A full screen window will come up.

Fugio is currently running in EGLFS mode, which means that it is using the graphics chip of the Pi for fast 3D graphics. This has the downside that the Fugio window is forced to full screen and cannot be moved.

We can also run Fugio in the more standard windowed mode by running it with a platform option:

~/Desktop/Fugio/Fugio -platform xcb

Fugio is now in windowed mode, which operates like a standard desktop application.

Create a Fugio Desktop Entry

If you'd rather run Fugio in windowed mode, we can easily set up a desktop shortcut for it.

In a terminal, enter the following:

nano ~/Desktop/Fugio.desktop

And copy and paste:

[Desktop Entry]
Exec=/home/pi/Desktop/Fugio/Fugio -platform xcb

Press CTRL+X to save and exit

Make it executable:

chmod +x ~/Desktop/Fugio.desktop

You should now have an icon on your desktop that will open Fugio in windowed mode

Adding Fugio Libraries

The version of Fugio that we have built doesn't have all the required libraries built into it yet.

I've done this on purpose because as Fugio adds more functionality, you will probably want to keep it updated, rather than go through this whole process again.

Let's install the missing libraries on the Pi:

sudo apt install liblua5.2-dev libfftw3-dev libportmidi-dev

We can also build the pigpio library that is going to allow access to the Pi's GPIO hardware pins:

cd ~/Desktop
git clone
cd pigpio
make -j4
sudo make install

We now need to copy these new libraries back to the Linux machine so we can compile them into Fugio. On the Linux machine:

cd ~/raspi

In Qt Creator, choose Build -> Rebuild All

Finally, choose Build -> Deploy

What works and What doesn't

Adding support for Raspberry Pi is ongoing work. Most of Fugio works fine already, but there are a couple of areas which I'm still working on:

  • PortAudio input/output doesn't work yet
  • OpenGL doesn't work yet
  • pigpio is not implemented yet

These plugins need more work to be tuned for the Pi's hardware, but they're both almost there!

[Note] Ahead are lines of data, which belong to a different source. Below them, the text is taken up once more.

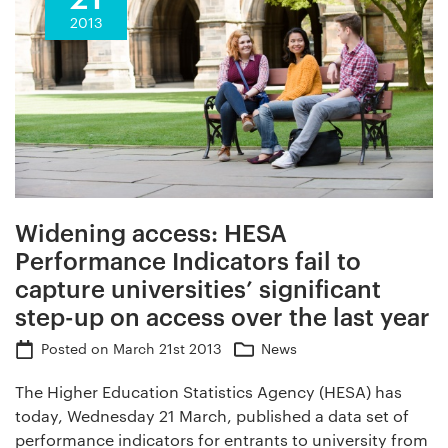
2013
Widening access: HESA
Performance Indicators fail to
capture universities’ significant
step-up on access over the last year
Posted on
March 21st 2013
News
The Higher Education Statistics Agency (HESA) has
today, Wednesday 21 March, published a data set of
performance indicators for entrants to university from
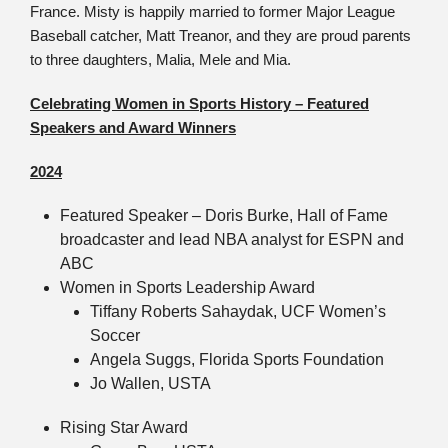
France. Misty is happily married to former Major League
Baseball catcher, Matt Treanor, and they are proud parents
to three daughters, Malia, Mele and Mia.
Celebrating Women in Sports History – Featured
Speakers and Award Winners
2024
Featured Speaker – Doris Burke, Hall of Fame
broadcaster and lead NBA analyst for ESPN and
ABC
Women in Sports Leadership Award
Tiffany Roberts Sahaydak, UCF Women’s
Soccer
Angela Suggs, Florida Sports Foundation
Jo Wallen, USTA
Rising Star Award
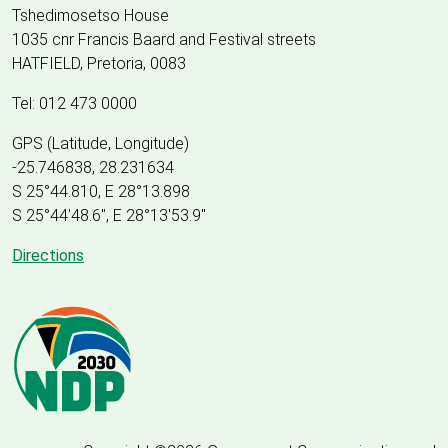
Tshedimosetso House
1035 cnr Francis Baard and Festival streets
HATFIELD, Pretoria, 0083
Tel: 012 473 0000
GPS (Latitude, Longitude)
-25.746838, 28.231634
S 25°44.810, E 28°13.898
S 25
°
44'48.6", E
28
°
13'53.9"
Directions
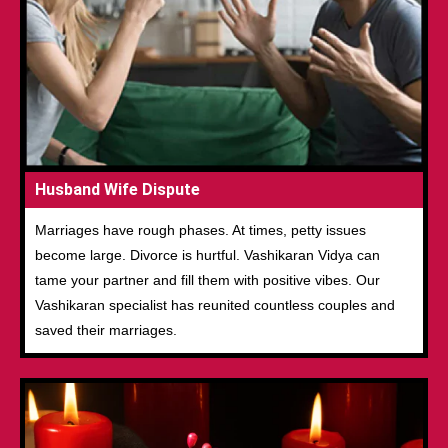
Husband Wife Dispute
Marriages have rough phases. At times, petty issues
become large. Divorce is hurtful. Vashikaran Vidya can
tame your partner and fill them with positive vibes. Our
Vashikaran specialist has reunited countless couples and
saved their marriages.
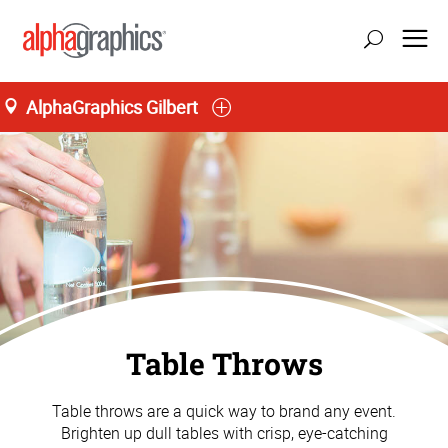
AlphaGraphics Gilbert
Table Throws
Table throws are a quick way to brand any event.
Brighten up dull tables with crisp, eye-catching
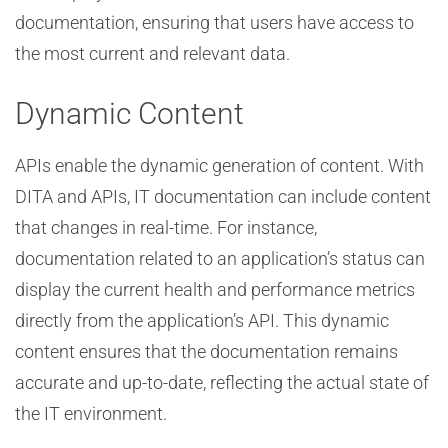
documentation, ensuring that users have access to
the most current and relevant data.
Dynamic Content
APIs enable the dynamic generation of content. With
DITA and APIs, IT documentation can include content
that changes in real-time. For instance,
documentation related to an application’s status can
display the current health and performance metrics
directly from the application’s API. This dynamic
content ensures that the documentation remains
accurate and up-to-date, reflecting the actual state of
the IT environment.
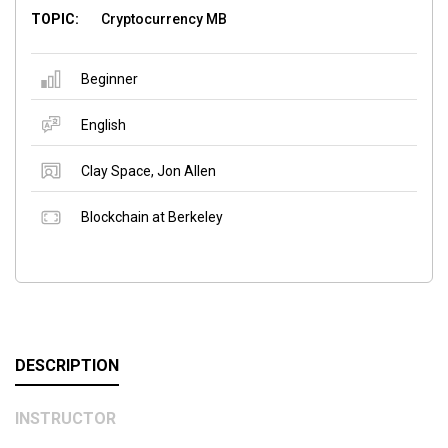
TOPIC:
Cryptocurrency MB
Beginner
English
Clay Space
,
Jon Allen
Blockchain at Berkeley
DESCRIPTION
INSTRUCTOR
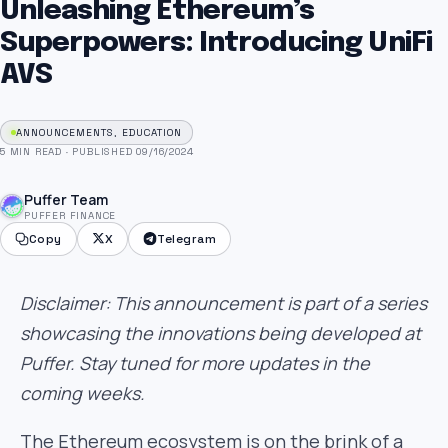
Unleashing Ethereum’s
Superpowers: Introducing UniFi
AVS
ANNOUNCEMENTS, EDUCATION
5 MIN READ
·
PUBLISHED 09/16/2024
Puffer Team
PUFFER FINANCE
Copy
X
Telegram
Disclaimer: This announcement is part of a series
showcasing the innovations being developed at
Puffer. Stay tuned for more updates in the
coming weeks.
The Ethereum ecosystem is on the brink of a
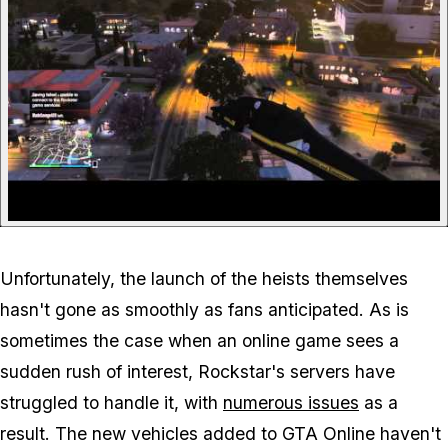
Unfortunately, the launch of the heists themselves
hasn't gone as smoothly as fans anticipated. As is
sometimes the case when an online game sees a
sudden rush of interest, Rockstar's servers have
struggled to handle it, with
numerous issues
as a
result. The new vehicles added to GTA Online haven't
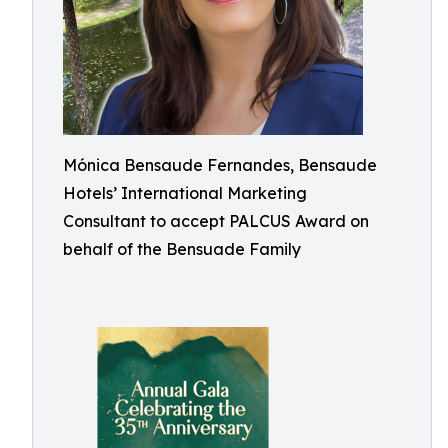
Mónica Bensaude Fernandes, Bensaude
Hotels’ International Marketing
Consultant to accept PALCUS Award on
behalf of the Bensuade Family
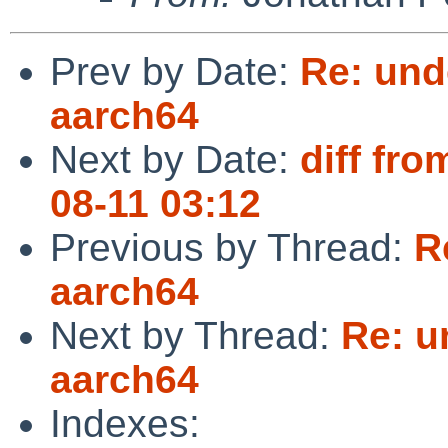
Prev by Date:
Re: und
aarch64
Next by Date:
diff fro
08-11 03:12
Previous by Thread:
R
aarch64
Next by Thread:
Re: u
aarch64
Indexes:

Sources used in this guide

Getting Fugio compiled and running on Raspberry Pi has a been a long process, mainly because the information keeps changing. I pieced together the process largely from the RaspberryPi2EGLFS guide, updating it for Raspberry Pi v3, Qt 5.7, and adding some extra steps for SSH and helper scripts.